I wouldn’t doubt it those wonderful, kind people who passed away years ago 1965 still walk along that highway in spirit.. I believe in after life and you never know maybe one day someone will see a ghost(spirit) of one of those people sitting by the highway. I have seen ghosts (spirits) and heard them also.. Very sorry for the families that lost their loved ones during the earthquake years ago in 1965..

You think people would hang around the place of their death? Good grief. My parents were friends with one of the deceased and he was a loving, devoted husband and father. So no, they had families, children and their energy would follow them through their lives. Seriously, I hope they don’t see your comment.

Epic! Did you run across the story about the Greyhound bus barrelling down the Hope-Princeton onto the stretch of highway about to be buried in 230 feet of rock? That would make a good part 2.

David Hughes, the Greyhound driver, was my grandfather.

The Ashcroft Times has a detailed series of events from a 2018 article.

The driver of the Greyhound bus was a very gracious gentleman who lived with his wife at the retirement home where I was employed. Lovely couple and he shared with us how he was the driver of that bus on that eventful day.

I remember a few years after it happened, my dad stopped us at the site and told us we were standing over the bodies of those unfortunate people.

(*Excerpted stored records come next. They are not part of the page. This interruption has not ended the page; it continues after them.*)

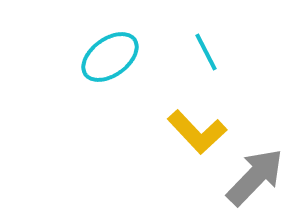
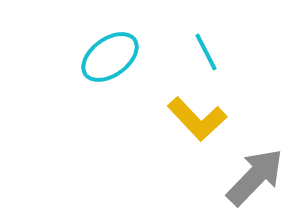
yellow L-shape: moved 13 px up
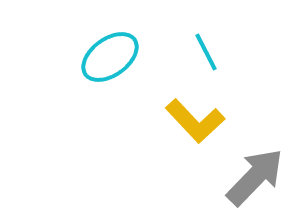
yellow L-shape: moved 2 px left, 2 px down
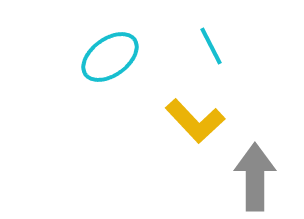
cyan line: moved 5 px right, 6 px up
gray arrow: rotated 44 degrees counterclockwise
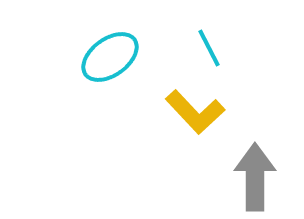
cyan line: moved 2 px left, 2 px down
yellow L-shape: moved 9 px up
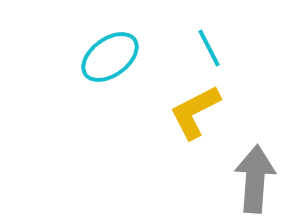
yellow L-shape: rotated 106 degrees clockwise
gray arrow: moved 2 px down; rotated 4 degrees clockwise
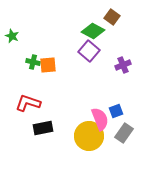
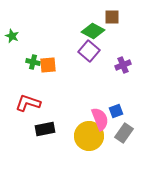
brown square: rotated 35 degrees counterclockwise
black rectangle: moved 2 px right, 1 px down
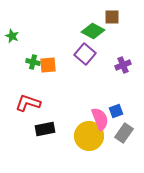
purple square: moved 4 px left, 3 px down
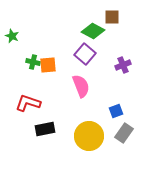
pink semicircle: moved 19 px left, 33 px up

It’s to this day an area that chills me to the bone. The current highway bypasses the likely grave area. Last time I was there, a few years ago, you could still get to part of the old highway, which now runs through the forest growing over it.

My Dad had driven semi-trucks along that highway for years and when he heard about the slide on the news, he insisted that we drive there.
I have memories of him taking video tape of the slide and showing me about where he thought the couple were at the time.

I remember the day it happened, and may still have the newspaper articles. I was 13. I was really shocked, because our family traveled that route every year to the Okanagan for our camping trip. We had also visited the site of the slide in Frank, Alberta, a few years before, and learning bout it really caught my imagination.